[THE INPUT Boundary: Start]

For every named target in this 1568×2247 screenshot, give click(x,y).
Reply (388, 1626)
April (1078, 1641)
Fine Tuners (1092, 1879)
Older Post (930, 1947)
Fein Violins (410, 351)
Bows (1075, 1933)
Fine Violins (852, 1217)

[THE INPUT Boundary: End]
[THE INPUT Boundary: Start]

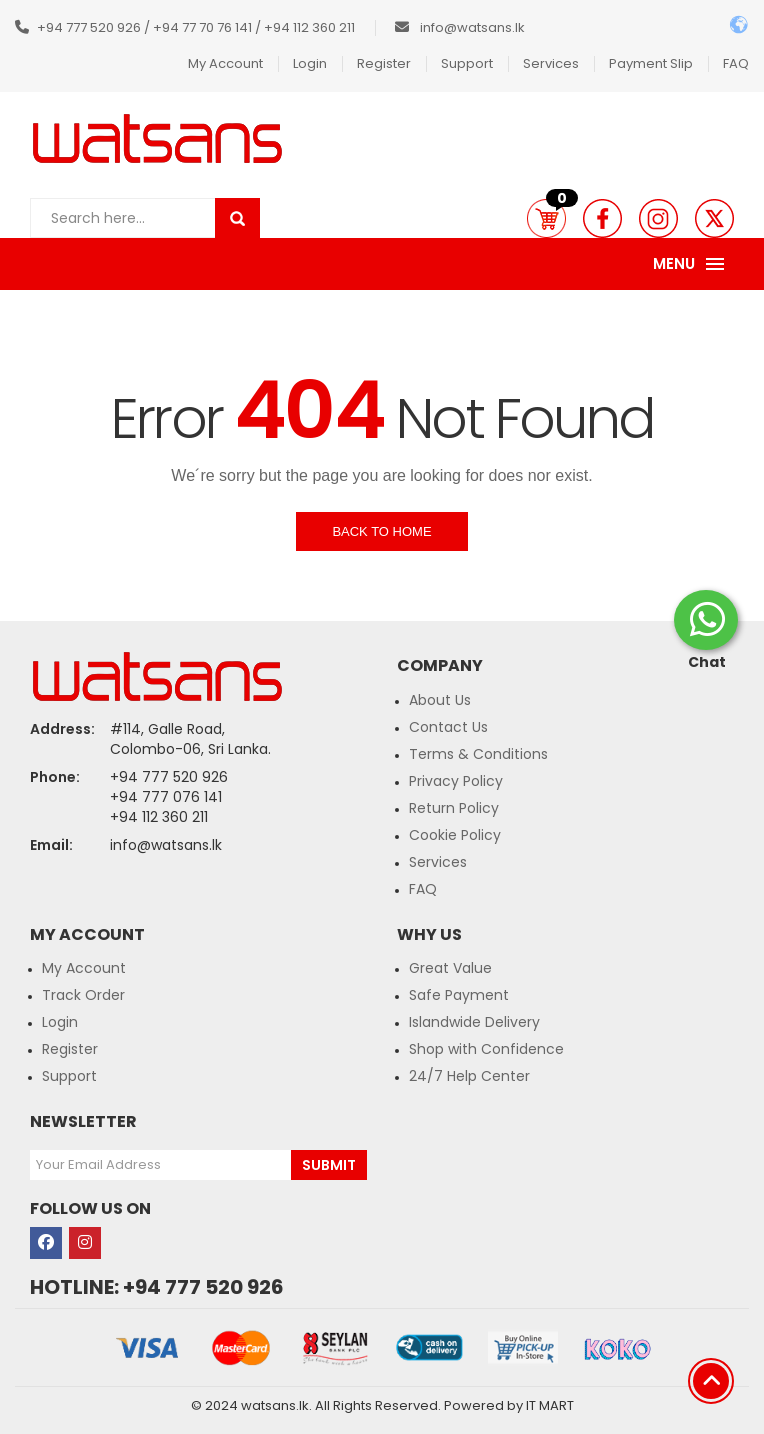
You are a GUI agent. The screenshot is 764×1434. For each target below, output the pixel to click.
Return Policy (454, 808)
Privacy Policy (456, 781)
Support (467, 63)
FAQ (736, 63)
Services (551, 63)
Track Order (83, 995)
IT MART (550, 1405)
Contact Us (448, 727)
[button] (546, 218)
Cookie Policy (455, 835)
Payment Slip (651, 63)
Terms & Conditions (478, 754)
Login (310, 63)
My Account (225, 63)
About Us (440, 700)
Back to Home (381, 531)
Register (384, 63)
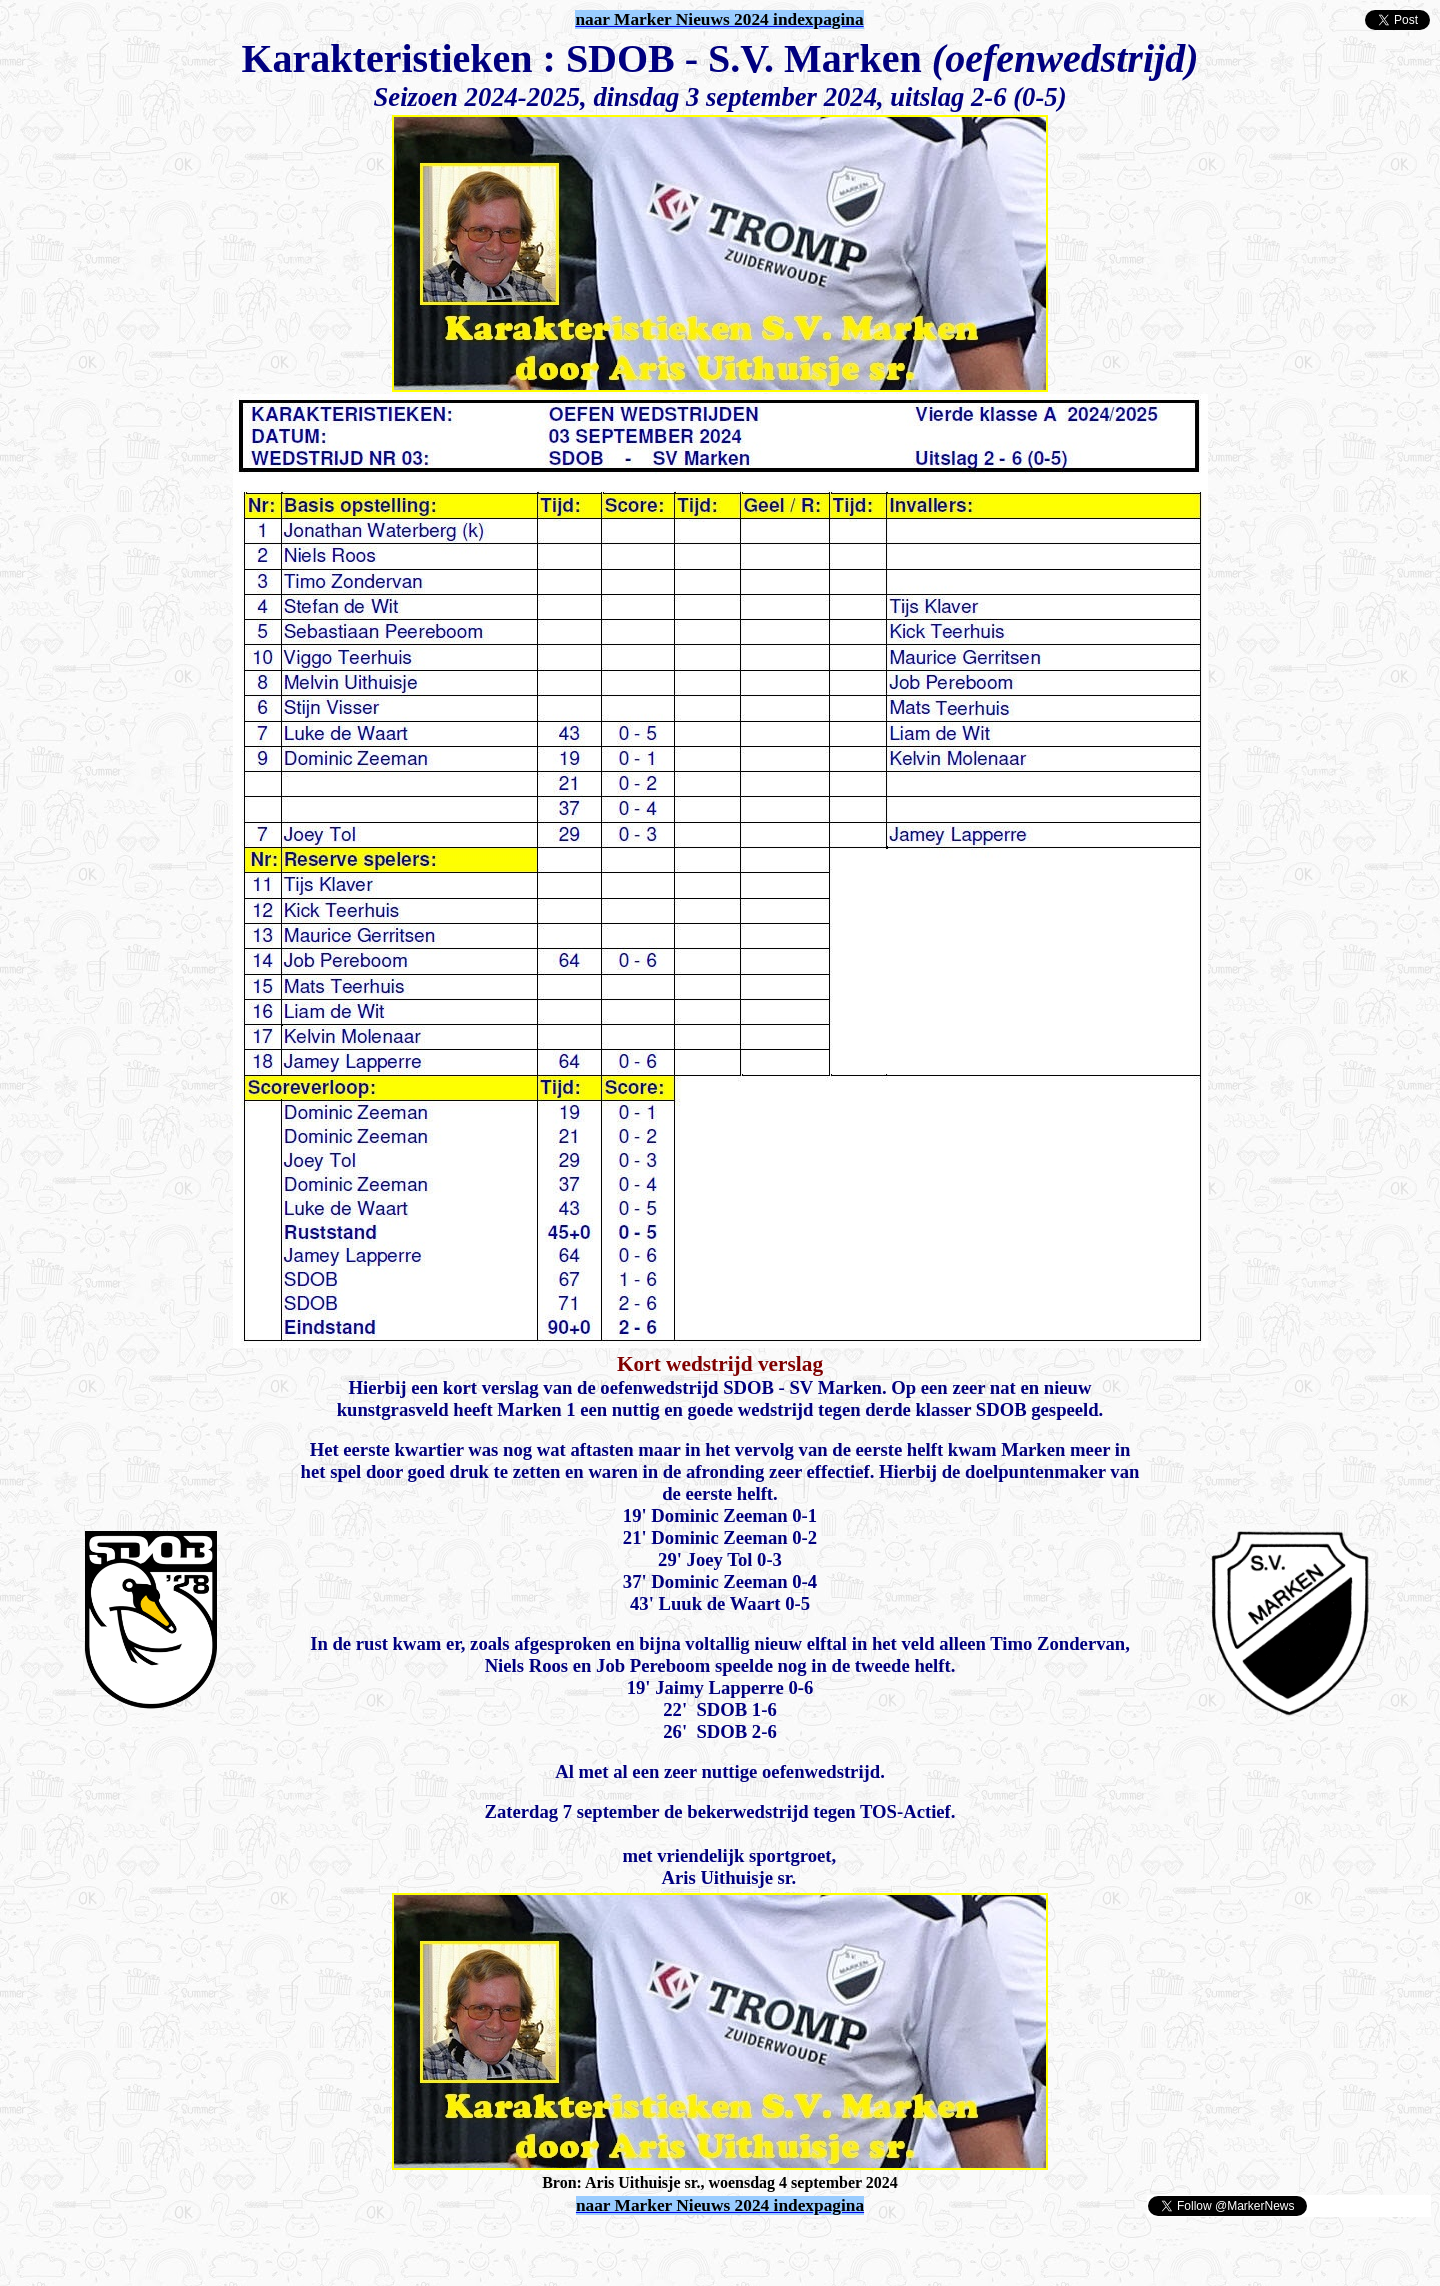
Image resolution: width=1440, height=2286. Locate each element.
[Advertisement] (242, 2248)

[THE INPUT Boundary: End]

ASSIGNMENT. Extract, without any images, the part of the material above that opens with the line containing "Register (384, 63)" and closes with the line containing "[Advertisement] (242, 2248)", both lines included.

RESULT FOR THIS TASK.
Register (384, 63)
Image resolution: width=1440, height=2286. Locate each element.
[Advertisement] (242, 2248)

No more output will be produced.